TERAPIAS DE REABILITAÇÃO

Terapeuta ocupacional fazendo exercícios com um paciente

A terapia ocupacional ajuda pessoas a realizarem suas atividades do dia a dia com mais autonomia e qualidade de vida.

Seja se vestir, se alimentar, escrever, cozinhar ou usar o celular — tudo isso pode ser mais difícil para quem vive com ataxia. A TO pode ajudar!

A Terapia Ocupacional (TO) é uma abordagem terapêutica centrada na promoção da autonomia funcional, por meio da adaptação de atividades e do desenvolvimento de habilidades motoras, cognitivas e psicossociais.

No contexto das ataxias, que afetam o controle motor, o equilíbrio e a coordenação, a TO é essencial para ajudar o paciente a manter ou recuperar a capacidade de realizar atividades da vida diária (AVDs) com mais segurança e independência.

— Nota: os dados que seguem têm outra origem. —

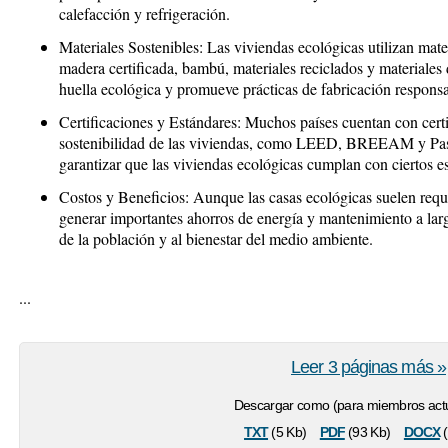
calefacción y refrigeración.
Materiales Sostenibles:
Las viviendas ecológicas utilizan mate
madera certificada, bambú, materiales reciclados y materiales
huella ecológica y promueve prácticas de fabricación responsa
Certificaciones y Estándares:
Muchos países cuentan con certi
sostenibilidad de las viviendas, como LEED, BREEAM y Pass
garantizar que las viviendas ecológicas cumplan con ciertos es
Costos y Beneficios:
Aunque las casas ecológicas suelen reque
generar importantes ahorros de energía y mantenimiento a lar
de la población y al bienestar del medio ambiente.
...
Leer 3 páginas más »
Descargar como (para miembros actu
txt
pdf
docx
(5 Kb)
(93 Kb)
(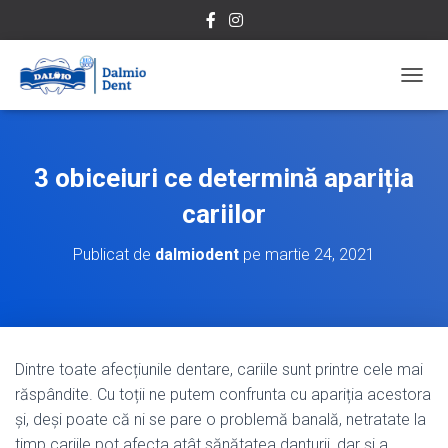
C
O
M
U
T
3 obiceiuri ce determină apariția
Ă
N
cariilor
A
V
Publicat de
dalmiodent
pe
martie 24, 2021
I
G
A
R
E
A
Dintre toate afecțiunile dentare, cariile sunt printre cele mai
răspândite. Cu toții ne putem confrunta cu apariția acestora
și, deși poate că ni se pare o problemă banală, netratate la
timp cariile pot afecta atât sănătatea danturii, dar și a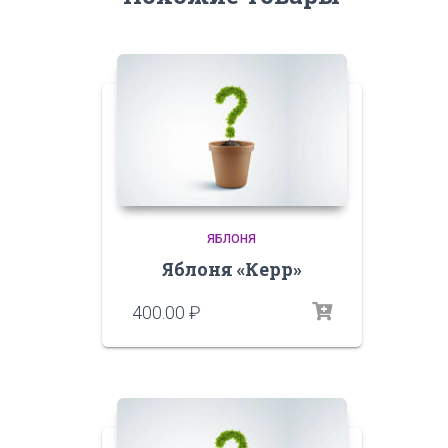
ЯБЛОНЯ
Яблоня «Керр»
400.00
₽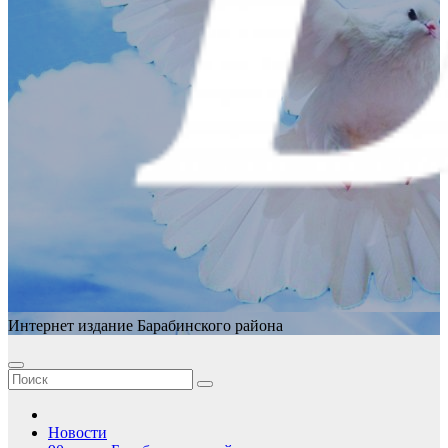
Интернет издание Барабинского района
Новости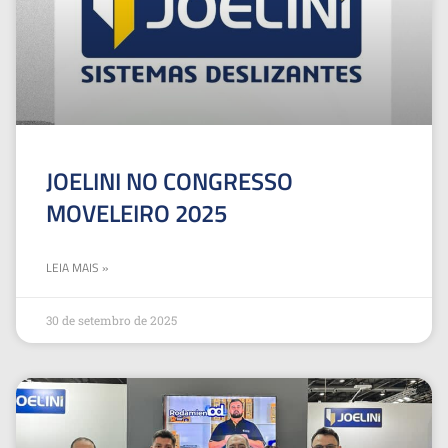
JOELINI NO CONGRESSO
MOVELEIRO 2025
LEIA MAIS »
30 de setembro de 2025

A intervenção da TO nas ataxias é necessariamente individualizada, ancorada em uma avaliação funcional minuciosa e nos objetivos pessoais estabelecidos em conjunto com o paciente. Conforme as dificuldades específicas identificadas, o terapeuta ocupacional planeja e implementa estratégias personalizadas.

01
Marcha e Equilíbrio — para pacientes com ataxia de marcha (instabilidade na deambulação), técnicas como treino de marcha com dispositivos de auxílio (andadores, bengalas) e exercícios funcionais direcionados ao aprimoramento do equilíbrio.
02
Transferências — instrução e treino para a realização de transferências seguras (por exemplo, da cadeira de rodas para o leito ou vaso sanitário).
03
Coordenação Motora Fina — exercícios voltados para a melhora da coordenação motora fina, essencial para tarefas como escrita manual e manipulação de objetos pequenos (uso do celular, abotoar roupas).
04
Treino Funcional Dirigido à Tarefa — prática intensiva e específica de tarefas funcionais relevantes para o indivíduo, como vestir-se, alimentar-se, higiene pessoal (banho) e outras AVDs.

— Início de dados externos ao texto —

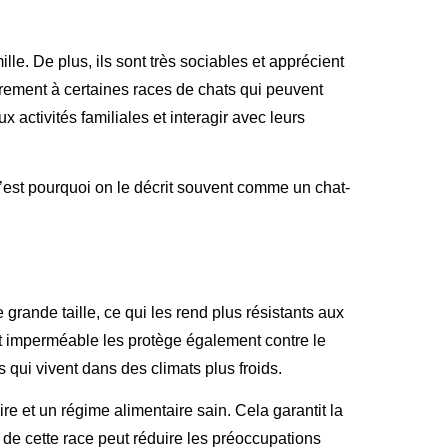
le. De plus, ils sont très sociables et apprécient
ement à certaines races de chats qui peuvent
 activités familiales et interagir avec leurs
 c’est pourquoi on le décrit souvent comme un chat-
grande taille, ce qui les rend plus résistants aux
et imperméable les protège également contre le
s qui vivent dans des climats plus froids.
aire et un régime alimentaire sain. Cela garantit la
de cette race peut réduire les préoccupations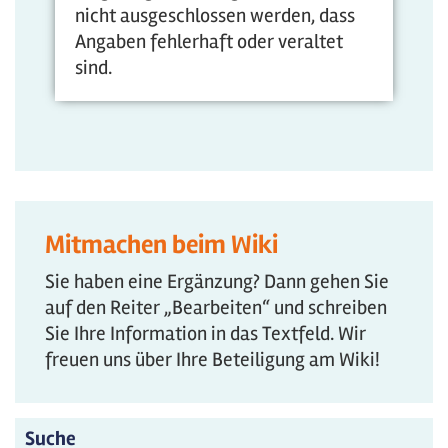
nicht ausgeschlossen werden, dass
Angaben fehlerhaft oder veraltet
sind.
Mitmachen beim Wiki
Sie haben eine Ergänzung? Dann gehen Sie
auf den Reiter „Bearbeiten“ und schreiben
Sie Ihre Information in das Textfeld. Wir
freuen uns über Ihre Beteiligung am Wiki!
Suche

Frequentemente, a TO recorre a adaptações ambientais, de tarefas e ao uso de Tecnologia Assistiva para aumentar a autonomia do paciente. Exemplos incluem:

  • Substituição de escova dental convencional por elétrica em casos de dificuldade de coordenação motora.

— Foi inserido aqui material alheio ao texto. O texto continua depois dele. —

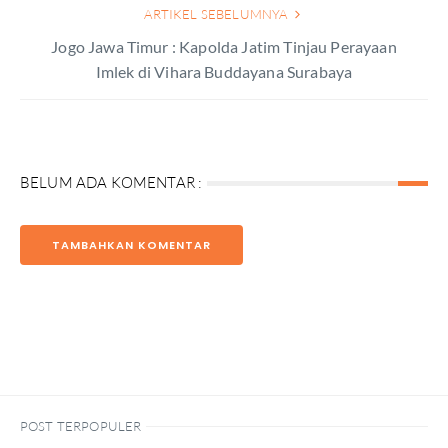
ARTIKEL SEBELUMNYA
Jogo Jawa Timur : Kapolda Jatim Tinjau Perayaan
Imlek di Vihara Buddayana Surabaya
BELUM ADA KOMENTAR :
TAMBAHKAN KOMENTAR
POST TERPOPULER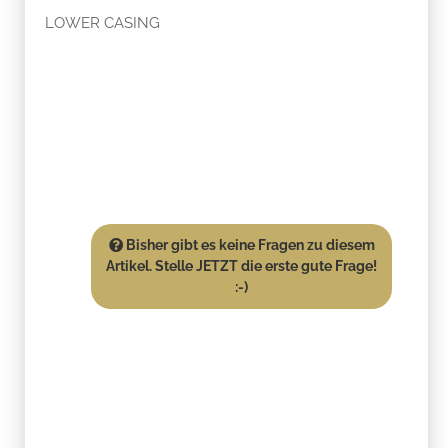
LOWER CASING
Bisher gibt es keine Fragen zu diesem
Artikel. Stelle JETZT die erste gute Frage!
:-)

  • Utilização de talheres com cabos engrossados, copos adaptados com alças ou canetas com empunhaduras especiais.

  • Implementação de dispositivos de auxílio para escrita ou comunicação.

Estratégias de prevenção de quedas:

  • Modificações no ambiente (barras de apoio, remoção de tapetes soltos e obstáculos, melhoria da iluminação, especialmente noturna).

  • Técnicas de movimentação segura.

A terapia ocupacional também aborda a fadiga por meio de:

  • Planejamento da rotina diária para otimizar energia.

  • Técnicas de priorização de tarefas.

  • Pausas estratégicas de descanso.

A colaboração interprofissional com a fonoaudiologia facilita o uso de pranchas de comunicação e de dispositivos e softwares de Comunicação Aumentativa e Alternativa (CAA).

A terapia ocupacional também oferece apoio emocional e estimula a participação em atividades sociais, ocupacionais (laborais, educacionais) e de lazer, adaptando-as conforme necessário para viabilizar o engajamento mesmo diante de limitações.

Enfim, há muitas estratégias que podem ser adotadas para dar ao paciente com ataxia uma melhor qualidade de vida, enquanto a ciência corre atrás da cura ou de remédios modificadores do curso da doença.